De acordo com o documento, a produção atingiu 5,0 mil milhões de quilates em 2025, face a 4,1 mil milhões de quilates em 2024. Este crescimento dá continuidade a uma tendência positiva, tendo em conta que, em 2023, o País havia produzido 3,9 mil milhões de quilates.
O relatório destaca que o rubi continua a ser o mineral com maior peso no grupo das gemas. “Relativamente ao rubi, mineral com maior peso no grupo das gemas, registou-se um crescimento exponencial na produção, com uma taxa de realização de 123%, e um crescimento na ordem dos 29%, quando comparado a 2024, como resultado do bom desempenho das mineradoras e aumento da procura no mercado internacional”, lê-se no documento.

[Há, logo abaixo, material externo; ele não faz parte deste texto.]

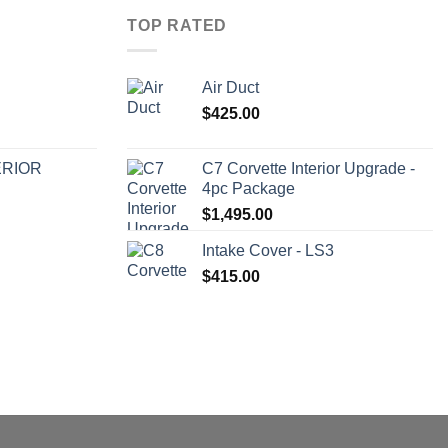
TOP RATED
Air Duct
$
425.00
ERIOR
C7 Corvette Interior Upgrade -
4pc Package
$
1,495.00
Intake Cover - LS3
$
415.00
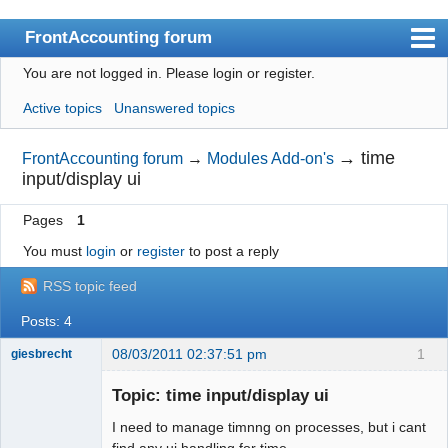
FrontAccounting forum
You are not logged in.
Please login or register.
Index
Active topics
Unanswered topics
User list
Search
→
time
FrontAccounting forum
→
Modules Add-on's
input/display ui
Register
Pages
1
Login
You must
login
or
register
to post a reply
Website
RSS topic feed
Posts: 4
08/03/2011 02:37:51 pm
1
giesbrecht
New member
Topic: time input/display ui
Offline
I need to manage timnng on processes, but i cant
find any ui handling for time.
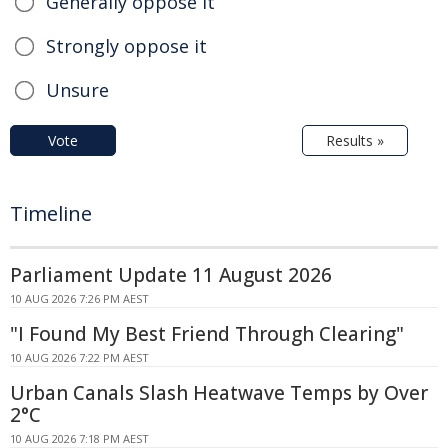
Generally oppose it
Strongly oppose it
Unsure
Vote
Results »
Timeline
Parliament Update 11 August 2026
10 AUG 2026 7:26 PM AEST
"I Found My Best Friend Through Clearing"
10 AUG 2026 7:22 PM AEST
Urban Canals Slash Heatwave Temps by Over
2°C
10 AUG 2026 7:18 PM AEST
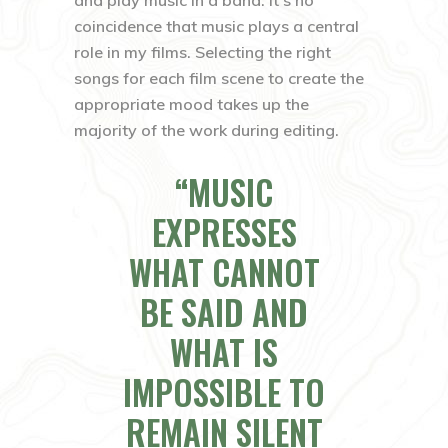
coincidence that music plays a central
role in my films. Selecting the right
songs for each film scene to create the
appropriate mood takes up the
majority of the work during editing.
MUSIC
EXPRESSES
WHAT CANNOT
BE SAID AND
WHAT IS
IMPOSSIBLE TO
REMAIN SILENT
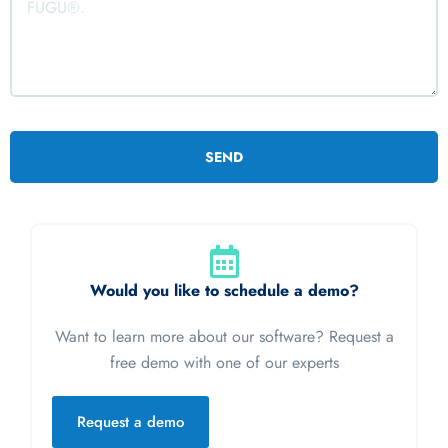
Would you like to schedule a demo?
Want to learn more about our software? Request a
free demo with one of our experts
Request a demo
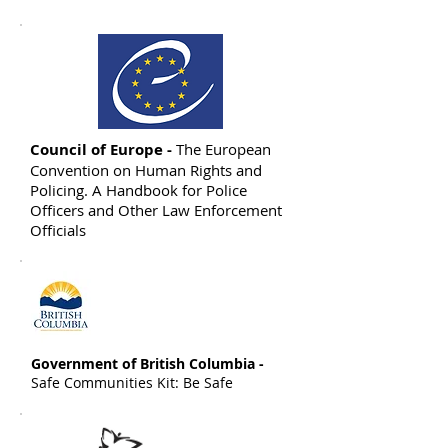
Council of Europe -
The European
Convention on Human Rights and
Policing. A Handbook for Police
Officers and Other Law Enforcement
Officials
Government of British Columbia -
Safe Communities Kit: Be Safe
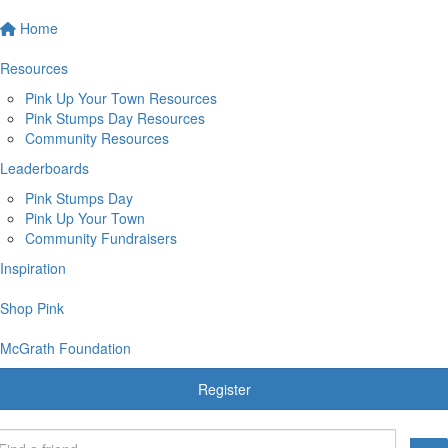
Home
Resources
Pink Up Your Town Resources
Pink Stumps Day Resources
Community Resources
Leaderboards
Pink Stumps Day
Pink Up Your Town
Community Fundraisers
Inspiration
Shop Pink
McGrath Foundation
Register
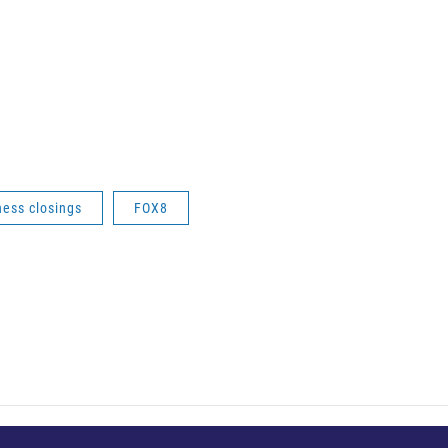
ness closings
FOX8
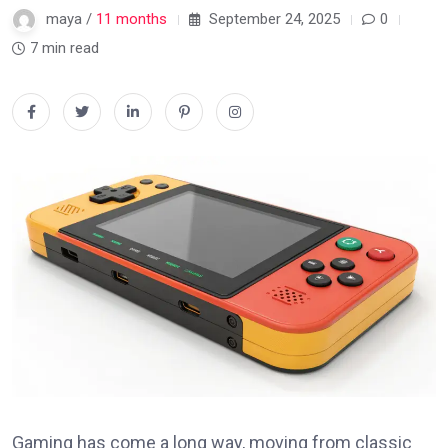
maya /
11 months
September 24, 2025
0
7 min read
Gaming has come a long way, moving from classic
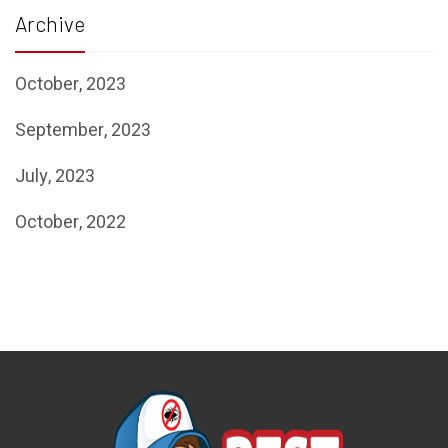
Archive
October, 2023
September, 2023
July, 2023
October, 2022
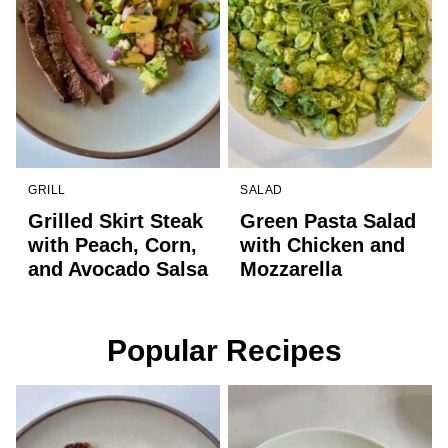
GRILL
SALAD
Grilled Skirt Steak
Green Pasta Salad
with Peach, Corn,
with Chicken and
and Avocado Salsa
Mozzarella
Popular Recipes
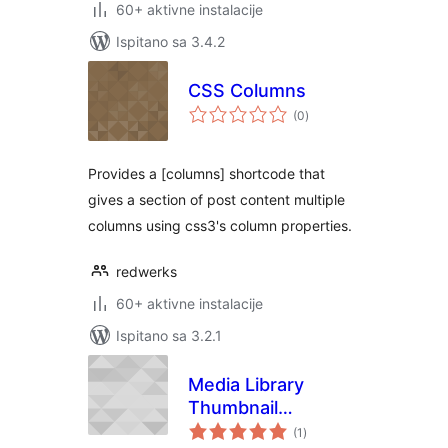
60+ aktivne instalacije
Ispitano sa 3.4.2
CSS Columns
ukupna
(0
)
ocijena
Provides a [columns] shortcode that
gives a section of post content multiple
columns using css3's column properties.
redwerks
60+ aktivne instalacije
Ispitano sa 3.2.1
Media Library
Thumbnail
ukupna
Enhancer
(1
)
ocijena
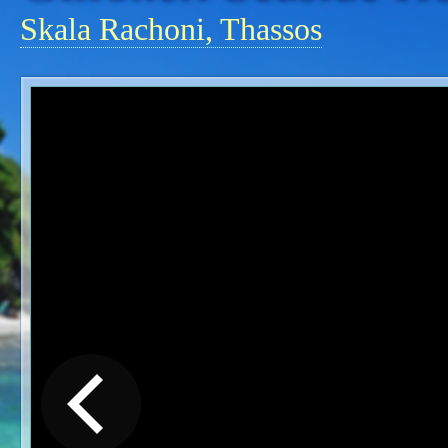
Skala Rachoni, Thassos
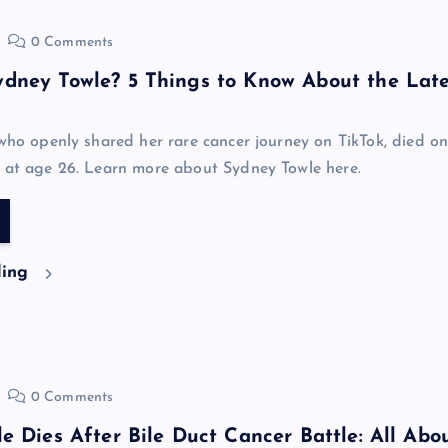
0 Comments
dney Towle? 5 Things to Know About the Lat
 who openly shared her rare cancer journey on TikTok, died o
 at age 26. Learn more about Sydney Towle here.
ding
0 Comments
e Dies After Bile Duct Cancer Battle: All Abo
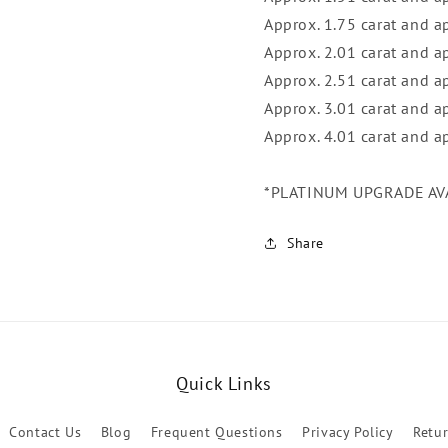
Approx. 1.75 carat and a
Approx. 2.01 carat and 
Approx. 2.51 carat and 
Approx. 3.01 carat and 
Approx. 4.01 carat and 
*PLATINUM UPGRADE AV
Share
Quick Links
Contact Us
Blog
Frequent Questions
Privacy Policy
Retu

Este desempenho poderá influenciar as projecções do Governo para os próximos anos. A meta inicial de crescimento de 3% para 2026, correspondente a mais de quatro milhões de quilates, poderá ser revista em alta, uma vez que o objectivo já foi ultrapassado em 2025.
“Esta previsão está associada à paralisação das actividades de produção da terceira maior empresa produtora desta gema”, refere o documento das previsões orçamentais do Ministério das Finanças, explicando a estimativa mais conservadora.
Actualmente, cerca de 70% da produção de rubis destina-se à exportação. O Governo pretende aumentar este indicador para 79% até 2029, reforçando o contributo do sector para as receitas externas do País.
Apesar do aumento da produção, as receitas com exportações registaram uma queda. No primeiro trimestre de 2025, recuaram 30%, fixando-se em 5,1 milhões de dólares, face aos 7,2 milhões de dólares registados no mesmo período de 2024, segundo o banco central.
Entretanto, persistem desafios no terreno. A Montepuez Ruby Mining (MRM), maior produtora de rubis no País, apelou em Janeiro a “medidas mais proactivas” contra o comércio ilegal, após incidentes com garimpeiros. Já a Gemfields, que lidera a MRM, adiou para 2026 o leilão de rubis, devido à “sabotagem” causada por mineiros ilegais, que chegam a ser entre 250 e 400 por dia, afectando infra-estruturas e atrasando a operacionalização da nova fábrica de processamento.